Once the data is normalized, QuickSight will provide a smoother experience for users to filter across multiple columns, handle OR and AND conditions, and visualize the data without requiring custom calculated fields.
If you need to provide an excellent user experience with seamless filtering, normalizing the data in Redshift is the best option. This will reduce the complexity of managing calculated fields in QuickSight and improve overall dashboard performance, especially if you have large datasets with multiple columns to filter.
Regarding Option 1: I’ve been exploring the quicksight documentation as well as some youtube videos regarding setting parameters, controls and filters but do you recommend any feature that we could use both OR and AND statement in one filter?
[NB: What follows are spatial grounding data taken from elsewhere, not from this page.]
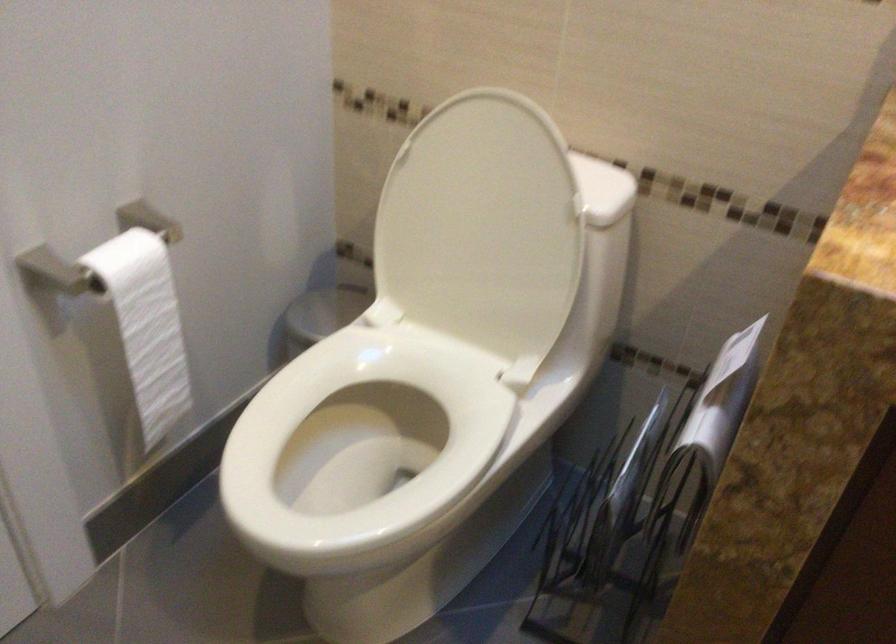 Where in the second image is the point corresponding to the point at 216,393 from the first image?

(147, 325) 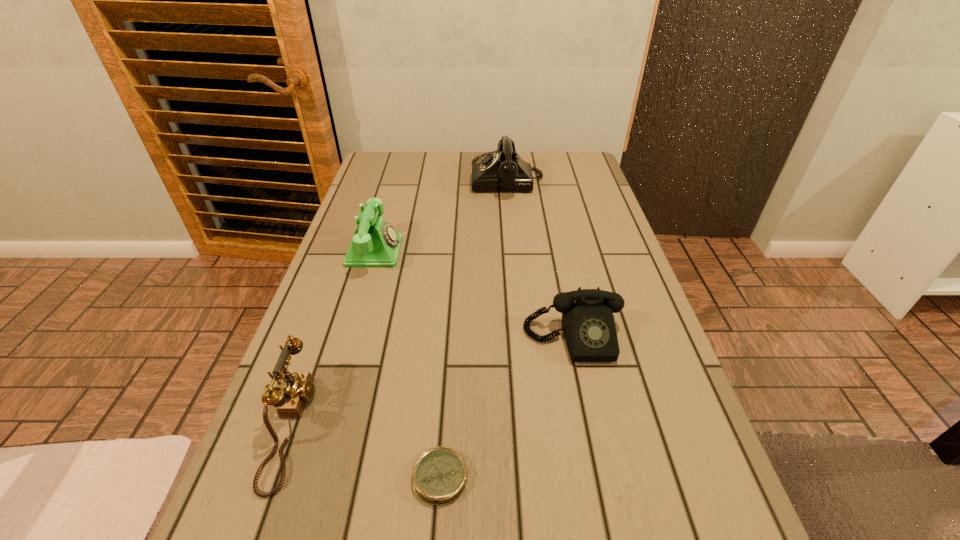 Identify the location of free space located 0.130m on the front-facing side of the nearest telephone. This screenshot has height=540, width=960. (380, 426).

The height and width of the screenshot is (540, 960). I want to click on vacant position located on the dial of the third nearest object, so [x=608, y=499].

The image size is (960, 540). In order to click on vacant area located 0.250m on the back of the shortest object in this screenshot , I will do `click(450, 338)`.

Find the location of `object that is at the far edge`. object that is at the far edge is located at coordinates (502, 170).

Image resolution: width=960 pixels, height=540 pixels. What are the coordinates of `object present at the right edge` in the screenshot? It's located at (588, 324).

Where is `vacant position at the far edge of the desktop`? The image size is (960, 540). vacant position at the far edge of the desktop is located at coordinates (445, 155).

In order to click on blank space at the left edge of the desktop in this screenshot , I will do `click(301, 352)`.

What are the coordinates of `free spot at the right edge of the desktop` in the screenshot? It's located at (597, 212).

In the image, there is a desktop. Where is `free space at the far left corner`? The image size is (960, 540). free space at the far left corner is located at coordinates (412, 152).

Where is `free spot between the compass and the fourth nearest object`? The width and height of the screenshot is (960, 540). free spot between the compass and the fourth nearest object is located at coordinates point(408,364). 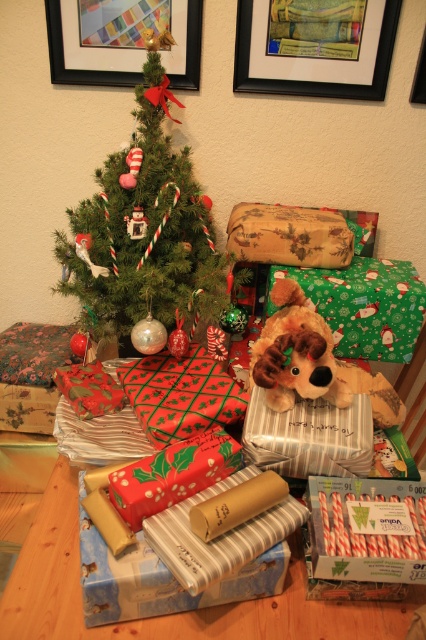 Between holly-patterned paper at center and black plastic picture frame at upper right, which one is positioned higher?

Positioned higher is black plastic picture frame at upper right.

Is holly-patterned paper at center to the left of black plastic picture frame at upper right from the viewer's perspective?

Correct, you'll find holly-patterned paper at center to the left of black plastic picture frame at upper right.

Describe the element at coordinates (172, 474) in the screenshot. I see `holly-patterned paper at center` at that location.

Where is `holly-patterned paper at center`? The height and width of the screenshot is (640, 426). holly-patterned paper at center is located at coordinates (172, 474).

Is brushed metal picture frame at upper center below red striped candy canes at center?

No.

What do you see at coordinates (123, 40) in the screenshot? I see `brushed metal picture frame at upper center` at bounding box center [123, 40].

What do you see at coordinates (123, 40) in the screenshot?
I see `brushed metal picture frame at upper center` at bounding box center [123, 40].

Image resolution: width=426 pixels, height=640 pixels. In order to click on brushed metal picture frame at upper center in this screenshot , I will do `click(123, 40)`.

Is point (221, 401) farther from viewer compared to point (414, 84)?

No, (221, 401) is closer to viewer.

Which is behind, point (146, 400) or point (417, 65)?

The point (417, 65) is more distant.

What are the coordinates of `shiny red wrapping paper at center` in the screenshot? It's located at (181, 394). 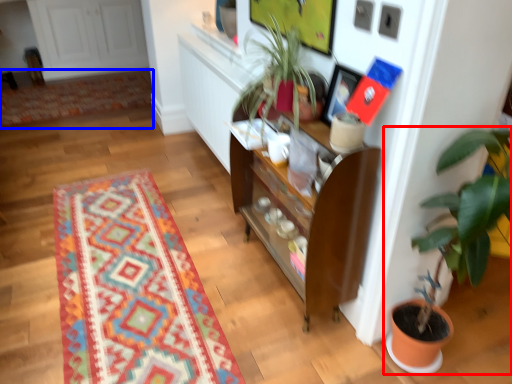 Question: Which object is closer to the camera taking this photo, houseplant (highlighted by a red box) or mat (highlighted by a blue box)?

Choices:
 (A) houseplant
 (B) mat

Answer: (A) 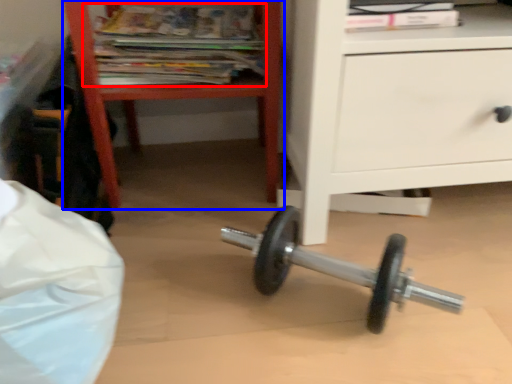 Question: Which point is further to the camera, magazine (highlighted by a red box) or furniture (highlighted by a blue box)?

Choices:
 (A) magazine
 (B) furniture

Answer: (A) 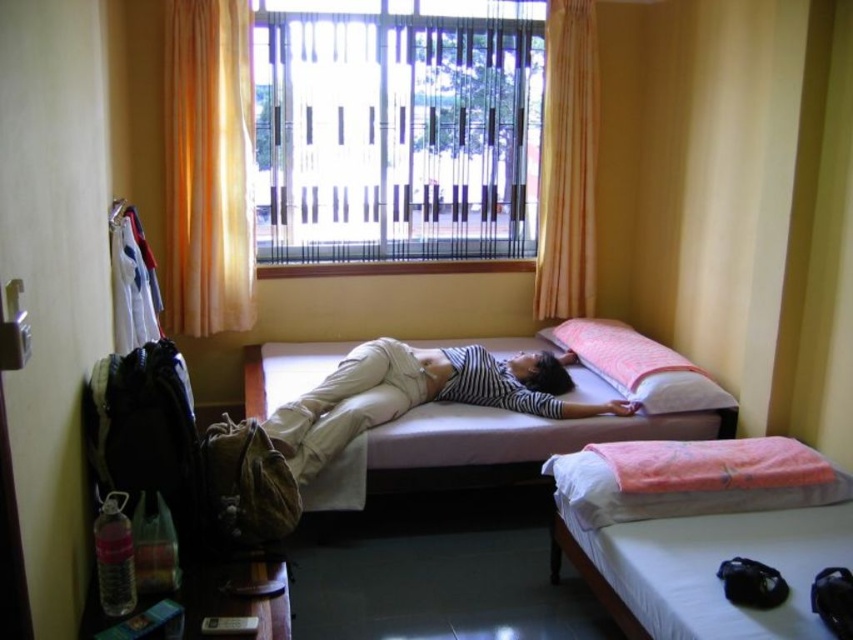 Question: Does yellow fabric curtain at upper center appear over pink fabric pillow at center?

Choices:
 (A) yes
 (B) no

Answer: (A)

Question: Considering the real-world distances, which object is closest to the orange fabric pillow at lower right?

Choices:
 (A) pink fabric pillow at center
 (B) white cotton bed at lower right
 (C) orange fabric curtain at upper center

Answer: (B)

Question: Which point is closer to the camera taking this photo?

Choices:
 (A) (535, 276)
 (B) (436, 218)
 (C) (584, 324)
 (D) (216, 154)

Answer: (D)

Question: Which point is closer to the camera?

Choices:
 (A) (x=654, y=513)
 (B) (x=514, y=32)
 (C) (x=570, y=4)
 (D) (x=202, y=13)

Answer: (A)

Question: From the image, what is the correct spatial relationship of transparent plastic window at center in relation to orange fabric pillow at lower right?

Choices:
 (A) below
 (B) above

Answer: (B)

Question: Does mattress at center have a greater width compared to orange fabric curtain at upper center?

Choices:
 (A) yes
 (B) no

Answer: (A) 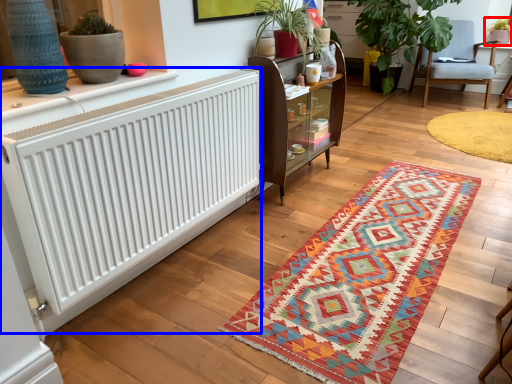 Question: Which of the following is the farthest to the observer, houseplant (highlighted by a red box) or radiator (highlighted by a blue box)?

Choices:
 (A) houseplant
 (B) radiator

Answer: (A) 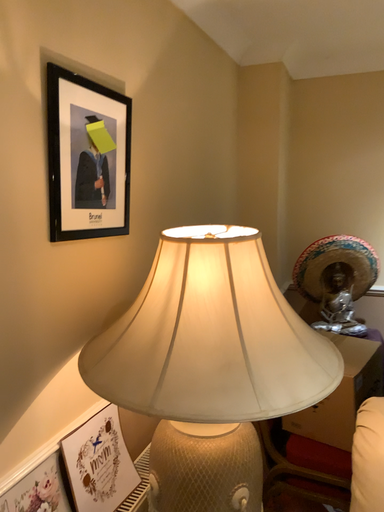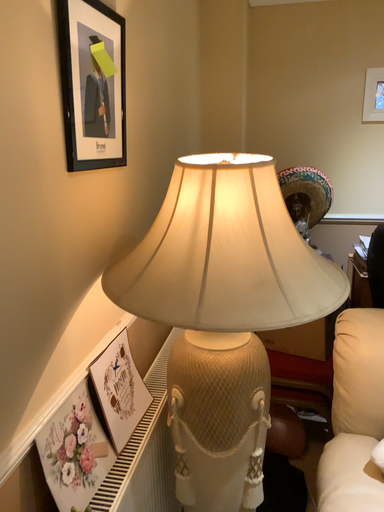 Question: How did the camera likely rotate when shooting the video?

Choices:
 (A) rotated upward
 (B) rotated downward

Answer: (B) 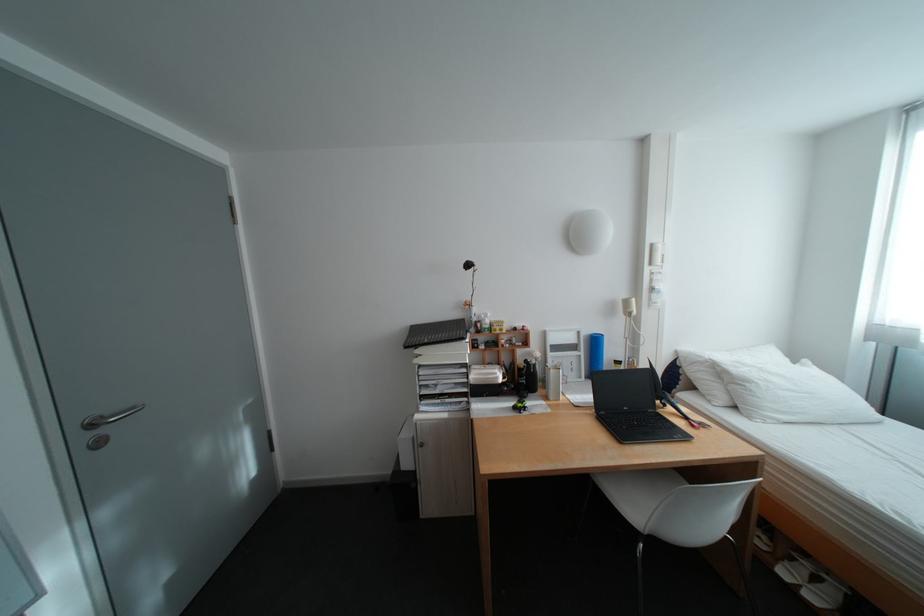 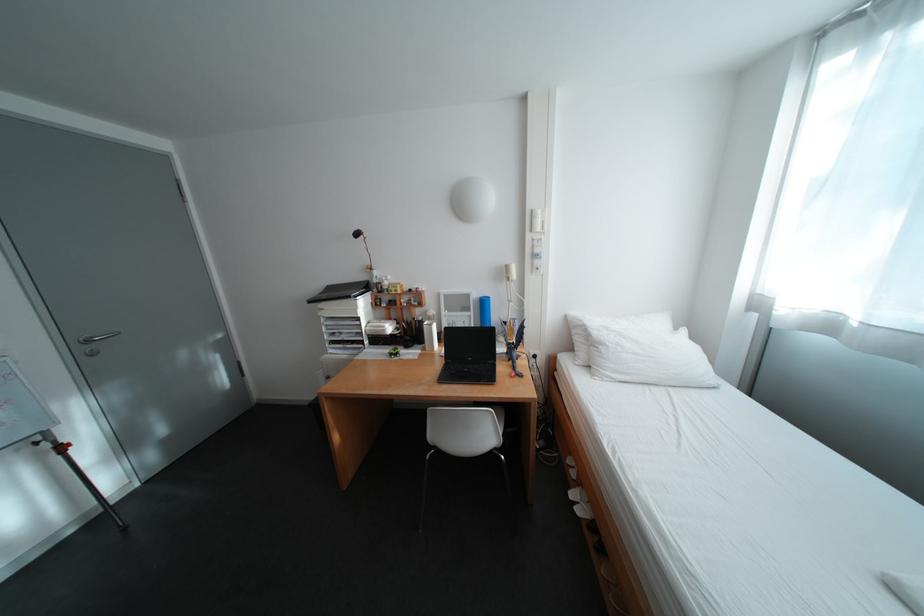 In the second image, find the point that corresponds to point (106, 426) in the first image.

(100, 342) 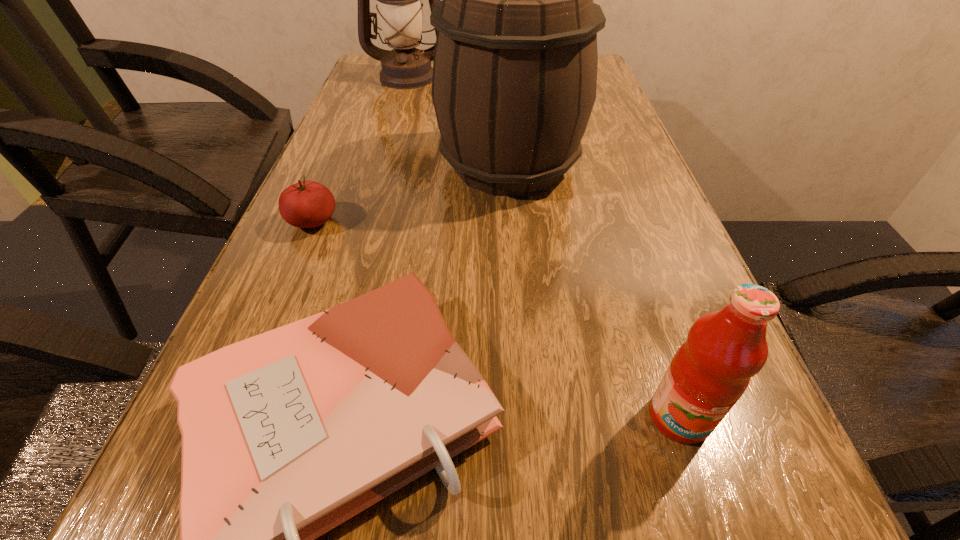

This is because we will be having more than 30 different columns that we would need to apply OR and AND so was wondering if you there’s a better way to approach this
Sorry, combining AND and OR conditions within a single filter is not supported yet. However, you can achieve complex filtering logic by using filter groups and calculated fields.
This calculated field returns 1 or 0 for rows meeting the condition, which you can then filter on.
Example: (Syntax may vary - replace the fields from your dataset)
ifelse(
(contains(concatenated_column, 'a') AND contains(concatenated_column, 'c')) OR
NOT( contains(concatenated_column, 'b')),
1,
0
)
--
ifelse(
(contains(concatenated_column1, 'a') AND contains(concatenated_column1, 'c')) AND
contains(concatenated_column2, 'a') AND contains(concatenated_column2, 'c')),
1,
0
)
Since we have not heard back from you, I’ll go ahead and close this topic. However, if you have any additional questions, feel free to create a new topic in the community and link this discussion for relevant information.